**TASK ITEM**
Extract the full listing verbatim and drop any pictures from your copy.

________________________________________

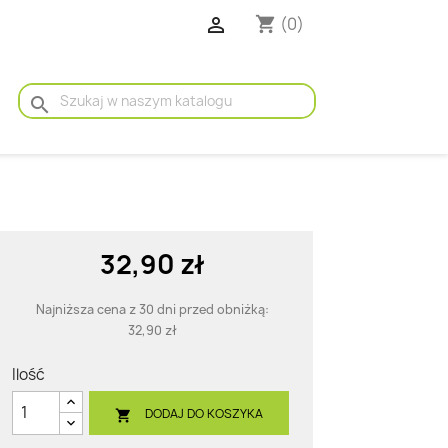

(0)
shopping_cart
search
32,90 zł
Najniższa cena z 30 dni przed obniżką:
32,90 zł
Ilość
DODAJ DO KOSZYKA


________________________________________

**EXERCISE OUTPUT**

(0)
shopping_cart
search
32,90 zł
Najniższa cena z 30 dni przed obniżką:
32,90 zł
Ilość
DODAJ DO KOSZYKA


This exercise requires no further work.